Keterbatasan UU Telekomunikasi Dalam Mengatur Penggunaan Teknologi Informasi


Didalam UU No. 36 telekomunikasi berisikan sembilan bab yang mengatur hal-hal berikut ini; Azas dan tujuan telekomunikasi, pembinaaan, penyelenggaraan telekomunikasi, penyidikan, sanksi administrasi, ketentuan pidana, ketentuan peralihan dan ketentuan penutup.
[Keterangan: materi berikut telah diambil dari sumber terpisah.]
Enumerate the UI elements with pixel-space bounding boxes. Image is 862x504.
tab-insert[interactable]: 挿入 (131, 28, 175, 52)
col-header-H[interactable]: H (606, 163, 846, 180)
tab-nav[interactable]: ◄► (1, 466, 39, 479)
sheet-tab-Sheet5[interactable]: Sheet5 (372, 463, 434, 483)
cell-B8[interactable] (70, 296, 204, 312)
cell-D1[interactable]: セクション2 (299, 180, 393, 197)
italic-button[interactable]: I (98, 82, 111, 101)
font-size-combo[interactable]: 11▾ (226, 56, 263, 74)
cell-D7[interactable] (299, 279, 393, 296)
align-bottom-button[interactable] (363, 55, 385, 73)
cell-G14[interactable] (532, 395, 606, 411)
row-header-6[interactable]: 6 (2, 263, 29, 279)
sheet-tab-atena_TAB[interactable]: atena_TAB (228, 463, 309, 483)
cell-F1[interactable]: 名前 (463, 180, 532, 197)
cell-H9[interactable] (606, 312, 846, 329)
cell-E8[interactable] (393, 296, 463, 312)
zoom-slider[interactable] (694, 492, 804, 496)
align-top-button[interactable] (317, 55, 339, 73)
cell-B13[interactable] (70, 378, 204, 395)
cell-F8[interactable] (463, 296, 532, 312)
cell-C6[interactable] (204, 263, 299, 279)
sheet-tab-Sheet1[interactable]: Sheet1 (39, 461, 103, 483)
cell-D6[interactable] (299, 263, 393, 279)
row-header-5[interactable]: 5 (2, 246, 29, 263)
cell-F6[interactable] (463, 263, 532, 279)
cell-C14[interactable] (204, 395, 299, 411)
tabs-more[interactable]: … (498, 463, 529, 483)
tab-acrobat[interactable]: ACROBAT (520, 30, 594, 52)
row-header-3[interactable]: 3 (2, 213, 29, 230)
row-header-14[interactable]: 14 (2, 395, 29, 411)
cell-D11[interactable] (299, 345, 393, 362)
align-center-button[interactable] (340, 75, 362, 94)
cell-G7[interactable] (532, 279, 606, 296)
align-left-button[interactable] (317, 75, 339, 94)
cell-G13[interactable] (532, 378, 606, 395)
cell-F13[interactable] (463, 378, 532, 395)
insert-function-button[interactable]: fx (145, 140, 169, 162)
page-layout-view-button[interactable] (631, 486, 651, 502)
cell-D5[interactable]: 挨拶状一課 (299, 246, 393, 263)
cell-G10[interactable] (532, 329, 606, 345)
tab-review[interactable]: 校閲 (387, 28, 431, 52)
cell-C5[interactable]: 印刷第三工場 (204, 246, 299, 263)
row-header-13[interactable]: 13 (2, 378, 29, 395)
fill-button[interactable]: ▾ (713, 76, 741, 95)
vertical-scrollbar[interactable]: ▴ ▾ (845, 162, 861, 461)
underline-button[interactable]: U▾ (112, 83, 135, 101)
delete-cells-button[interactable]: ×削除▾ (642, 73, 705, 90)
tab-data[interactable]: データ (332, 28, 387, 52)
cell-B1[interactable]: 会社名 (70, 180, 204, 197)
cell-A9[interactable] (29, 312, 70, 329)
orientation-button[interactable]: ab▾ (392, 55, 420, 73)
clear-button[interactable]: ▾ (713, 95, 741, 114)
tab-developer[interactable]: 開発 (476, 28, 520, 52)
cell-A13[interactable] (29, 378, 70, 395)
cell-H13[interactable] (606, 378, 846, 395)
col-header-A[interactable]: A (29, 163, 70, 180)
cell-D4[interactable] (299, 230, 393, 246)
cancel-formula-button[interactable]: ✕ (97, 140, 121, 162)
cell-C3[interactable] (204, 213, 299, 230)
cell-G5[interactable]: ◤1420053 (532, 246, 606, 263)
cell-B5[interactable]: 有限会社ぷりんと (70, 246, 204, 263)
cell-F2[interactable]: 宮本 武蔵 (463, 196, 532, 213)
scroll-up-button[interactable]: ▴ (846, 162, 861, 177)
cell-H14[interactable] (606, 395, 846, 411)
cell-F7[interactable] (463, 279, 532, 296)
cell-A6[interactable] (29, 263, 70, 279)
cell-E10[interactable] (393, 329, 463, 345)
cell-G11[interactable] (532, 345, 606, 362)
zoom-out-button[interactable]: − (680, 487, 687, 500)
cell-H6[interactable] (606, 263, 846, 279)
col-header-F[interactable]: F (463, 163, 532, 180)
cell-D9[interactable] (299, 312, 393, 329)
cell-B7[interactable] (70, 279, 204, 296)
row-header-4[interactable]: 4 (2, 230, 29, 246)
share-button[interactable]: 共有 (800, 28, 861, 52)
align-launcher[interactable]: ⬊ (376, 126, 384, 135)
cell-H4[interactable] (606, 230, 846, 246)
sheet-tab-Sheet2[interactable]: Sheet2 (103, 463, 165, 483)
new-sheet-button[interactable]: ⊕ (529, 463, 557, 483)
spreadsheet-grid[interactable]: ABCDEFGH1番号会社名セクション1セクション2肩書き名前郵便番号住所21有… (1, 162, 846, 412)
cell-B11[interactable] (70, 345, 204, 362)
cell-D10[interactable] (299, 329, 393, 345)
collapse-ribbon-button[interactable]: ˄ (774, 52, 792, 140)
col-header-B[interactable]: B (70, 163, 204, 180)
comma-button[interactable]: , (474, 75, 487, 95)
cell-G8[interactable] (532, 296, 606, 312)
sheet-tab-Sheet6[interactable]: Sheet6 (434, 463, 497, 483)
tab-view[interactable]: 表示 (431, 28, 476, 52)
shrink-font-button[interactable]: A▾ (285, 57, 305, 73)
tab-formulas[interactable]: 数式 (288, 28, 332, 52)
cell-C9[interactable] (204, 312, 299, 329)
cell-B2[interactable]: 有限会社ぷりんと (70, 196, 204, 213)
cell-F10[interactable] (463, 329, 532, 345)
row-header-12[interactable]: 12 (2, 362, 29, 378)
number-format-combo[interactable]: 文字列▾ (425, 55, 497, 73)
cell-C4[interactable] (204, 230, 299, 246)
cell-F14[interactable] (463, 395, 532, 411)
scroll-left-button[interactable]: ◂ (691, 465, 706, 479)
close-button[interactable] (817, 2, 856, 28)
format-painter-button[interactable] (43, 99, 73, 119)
Undang-Undang ini dibuat untuk menggantikan UU No.3 Tahun 1989 tentang Telekomunikasi, karena diperlukan penataan dan pengaturan kembali penyelenggaraan telekomunikasi nasional yang dimana semua ketentuan itu telah di setujuin oleh DPRRI.
                UU ini dibuat karena ada beberapa alasan, salah satunya adalah bahwa pengaruh globalisasi dan perkembangan teknologi telekomunikasi yang sangat cepat telah mengakibatkan perubahan yang mendasar dalam penyelenggaraan dan cara pandang terhadap telekomunikasi.
                Dengan munculnya undang-undang tersebut membuat banyak terjadinya perubahan
dalam dunia telekomunikasi, antara lain :
  1. Telekomunikasi merupakan salah satu infrastruktur penting dalam kehidupan berbangsa dan bernegara.
  2. Perkembangan teknologi yang sangat pesat tidak hanya terbatas pada lingkup telekomunikasi itu saja, maleinkan sudah berkembang pada TI.
  3. Perkembangan teknologi telekomunikasi di tuntut untuk mengikuti norma dan kebijaksanaan yang ada di Indonesia.
Dari semua pembahasan di atas maka kesimpulan yang dapat saya ambil bahwa,  berdasarkan UU No.36 tentang telekomunikasi, disana tidak terdapat batasan dalam penggunaan teknologi informasi jadi siapapun boleh mengirimkan dan menerima segala bentuk informasi  selama tidak melanggar ketentuan-ketentuan di dalam UU. dan dalam hal pelanggaran-pelanggaran yang terjadi di dunia telkomunikasi  sudah diatur pada pasal 22, dengan itu masyarakat dapat menikmati telekomunikasi dengan baik dan nyaman mengingat penggunaan teknologi informasi sangat berpengaruh besar untuk negara kita di bidang apapun.